_Problem statement_
Copy all lines in the data that contain the string "EQUIPMENT".

(Stored data entries)

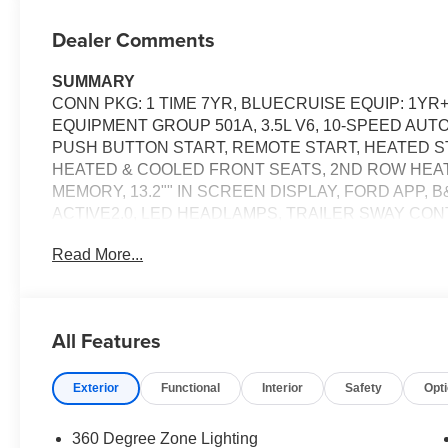
Dealer Comments
SUMMARY
CONN PKG: 1 TIME 7YR, BLUECRUISE EQUIP: 1YR
EQUIPMENT GROUP 501A, 3.5L V6, 10-SPEED AUT
PUSH BUTTON START, REMOTE START, HEATED S
HEATED & COOLED FRONT SEATS, 2ND ROW HEA
MEMORY, 13.2"" IN SCREEN DISPLAY, FORD APP,
ACTIVE2.0, LED HEADLAMPS, TRAILER SWAY CON
SOS POST-CRASH ALERT SYSTEM
Read More...
EQUIPMENT
Convenience
All Features
If the vehicle detects prolonged driver unresponsive
stop and turn on the hazard lights. If equipped, em
Exterior
Functional
Interior
Safety
Opt
Safety and Security
Steering assist and/or lane centering will maintain 
360 Degree Zone Lighting
input from the driver. This feature enables the ve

_Response_
EQUIPMENT GROUP 501A, 3.5L V6, 10-SPEED AUT
EQUIPMENT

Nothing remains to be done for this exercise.